B. Integrins Integrins are adhesion molecules that typically provide mechanical stability in cell-cell interactions and act as cell sensors and signaling molecules. Integrins typically consist of non-covalently linked α and β chains. For example, the α ₄ integrin chain dimerizes with either the β ₁ chain or the β ₇ chain. αβ integrin is also known as CD49d-CD29. By blocking the binding of various integrins to their respective endothelial-receptors, molecular interactions required for lymphocytes to enter the central nervous system can be prevented (Von Adrian and Engelhardt, N. Engl. J. Med. 348: 68-72 (2003)).

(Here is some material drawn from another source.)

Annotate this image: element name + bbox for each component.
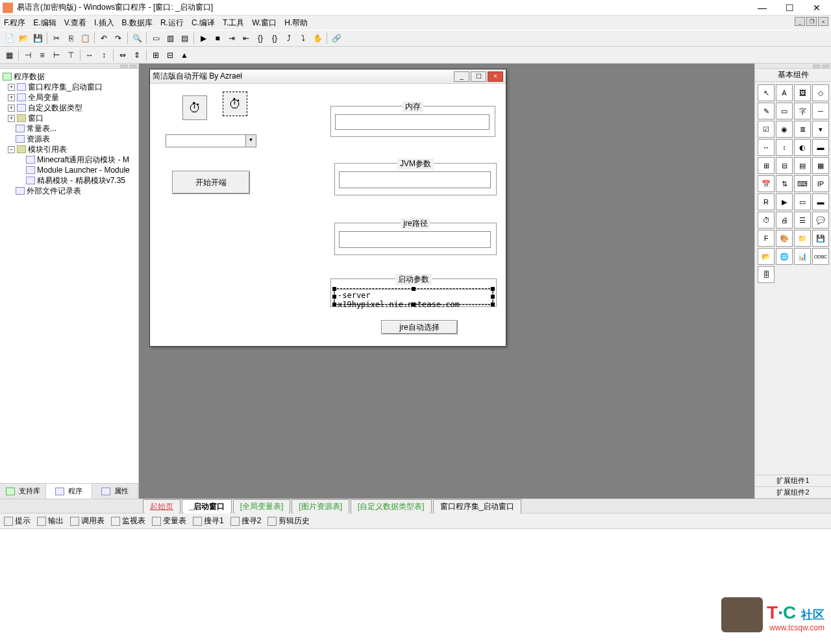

In one aspect of the invention, an agent specific for endothelial versus receptor is delivered, thus preventing integrin-receptor interaction and resulting in modulation of the level of inflammatory response or lymphocyte infiltration of the CNS. In various embodiments, the agent is a polypeptide or antibody, peptide, aptamer, antisense molecule, siRNA, ribozyme, small molecule or chemical compound, or functional variant thereof. In one embodiment, the agent is a monoclonal antibody against alpha ₄ integrins. In another embodiment, the agent is an aptamer molecules specific for alpha ₄ integrin. In another embodiment, the agent is any small molecule specific for alpha ₄ integrin. Various agonists or antagonists of integrins are known in the art, eg, US Pat. Nos. 6,613,905, 6,602,914, the entire disclosures of which are hereby incorporated by reference. No. 6,569,996, No. 7,074,901, No. 7,074,617, No. 7,067,525, No. 7,056,736, and No. 7,038,018 It is disclosed. In a preferred embodiment, the various agents that modulate integrin are before, simultaneously with, or after administration of one or more agents that promote remyelination, myelin repair, or axon protection as described herein. Be administered.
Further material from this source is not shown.